1769-06-19, de Marie Louise Denis à Pierre Michel Hennin.

Je suis pénétrée de reconnoissence Monsieur de tout ce que vous faites pour moi auprès du patron.
Mais je crois que toutes nos tantatives seront inutilles. Je pense apsolument comme vous. Il ne faut plus lui en parler du tout. Je lui ai fait cette proposition pour me raprocher de lui, et pour lui laisser son entière liberté. Puisque cela ne lui convient pas je n'y pense plus du tout. Si par la suite cette idée lui revient et qu'il désire qu'elle s'efectue (car vous sçavez qu'on change dans la vie) pour lors je l'accepterais. Mais il faudrait que cela vint actuelement de lui même et je suis dans la ferme résolution de ne plus lui faire de propositions de ma vie. Je vous suplie cependand de me conserver toujours votre bonne volonté, et de croire que mon amitié pour vous est inaltérable et que je sens tout l'avantage de votre aimable sossiété.

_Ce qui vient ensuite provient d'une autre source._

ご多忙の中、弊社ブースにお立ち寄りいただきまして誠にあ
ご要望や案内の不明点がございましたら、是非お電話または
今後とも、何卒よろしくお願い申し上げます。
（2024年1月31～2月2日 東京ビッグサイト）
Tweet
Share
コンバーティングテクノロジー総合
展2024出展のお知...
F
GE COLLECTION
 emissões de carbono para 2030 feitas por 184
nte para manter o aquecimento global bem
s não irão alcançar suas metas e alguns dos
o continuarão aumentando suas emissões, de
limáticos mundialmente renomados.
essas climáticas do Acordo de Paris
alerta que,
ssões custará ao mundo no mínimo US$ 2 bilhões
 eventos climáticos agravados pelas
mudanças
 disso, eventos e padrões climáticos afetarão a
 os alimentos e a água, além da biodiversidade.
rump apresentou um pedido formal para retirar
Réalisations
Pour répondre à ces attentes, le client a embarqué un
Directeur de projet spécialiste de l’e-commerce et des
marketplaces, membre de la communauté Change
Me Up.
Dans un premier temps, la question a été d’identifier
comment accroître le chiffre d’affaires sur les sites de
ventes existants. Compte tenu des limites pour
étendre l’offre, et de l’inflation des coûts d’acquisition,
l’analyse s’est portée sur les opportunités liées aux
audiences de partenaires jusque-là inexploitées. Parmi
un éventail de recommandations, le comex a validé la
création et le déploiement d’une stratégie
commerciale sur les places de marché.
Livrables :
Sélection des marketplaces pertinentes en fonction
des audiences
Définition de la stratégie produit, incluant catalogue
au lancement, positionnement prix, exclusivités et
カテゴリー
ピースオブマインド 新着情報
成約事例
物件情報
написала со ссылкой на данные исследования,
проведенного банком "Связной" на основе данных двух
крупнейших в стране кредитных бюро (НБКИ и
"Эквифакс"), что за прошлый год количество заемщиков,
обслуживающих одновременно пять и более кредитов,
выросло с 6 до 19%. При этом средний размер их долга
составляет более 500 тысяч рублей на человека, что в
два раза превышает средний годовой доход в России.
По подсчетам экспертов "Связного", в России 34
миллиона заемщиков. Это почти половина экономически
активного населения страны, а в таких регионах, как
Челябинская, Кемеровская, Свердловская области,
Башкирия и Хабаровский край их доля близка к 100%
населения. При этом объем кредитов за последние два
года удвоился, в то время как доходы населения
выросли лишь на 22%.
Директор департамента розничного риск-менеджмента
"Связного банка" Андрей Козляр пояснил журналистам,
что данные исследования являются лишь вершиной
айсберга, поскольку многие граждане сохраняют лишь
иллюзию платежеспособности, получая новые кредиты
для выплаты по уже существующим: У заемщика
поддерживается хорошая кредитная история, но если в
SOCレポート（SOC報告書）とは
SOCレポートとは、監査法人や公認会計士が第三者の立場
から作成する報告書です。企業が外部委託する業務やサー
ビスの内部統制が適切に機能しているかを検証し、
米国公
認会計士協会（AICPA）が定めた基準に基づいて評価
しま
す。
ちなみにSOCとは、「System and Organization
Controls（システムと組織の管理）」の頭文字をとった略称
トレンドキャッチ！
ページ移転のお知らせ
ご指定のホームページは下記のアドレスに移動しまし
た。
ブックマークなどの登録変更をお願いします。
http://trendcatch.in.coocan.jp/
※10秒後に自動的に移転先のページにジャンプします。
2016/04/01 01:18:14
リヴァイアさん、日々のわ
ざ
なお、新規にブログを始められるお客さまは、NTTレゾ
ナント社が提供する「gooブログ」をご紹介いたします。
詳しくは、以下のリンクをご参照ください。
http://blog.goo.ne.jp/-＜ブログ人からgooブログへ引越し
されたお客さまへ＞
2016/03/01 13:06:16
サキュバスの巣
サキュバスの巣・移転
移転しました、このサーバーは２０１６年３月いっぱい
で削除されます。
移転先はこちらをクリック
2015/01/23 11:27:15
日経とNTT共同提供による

Je crains que cette lettre ci n'arrive qu'après que vous aurez effectué ce diner que vous progetez de faire chez lui. Au nom de l'amitié ne lui parlez de rien à moins qu'il ne vous attaque le premier. On ne fait plus revenir le patron, s'était bon autrefois. C'est même la seulle marque de vieillesse que je lui connoisse.

Je souhaite que la grande amitié qu'il a pour mr D. ne lui soit pas funeste. Ne lui en parlez pas. Pour moi je suis sancé l'ignorer. Il ne m'en a jamais dit un mot et je ne lui en ai jamais rien écrit.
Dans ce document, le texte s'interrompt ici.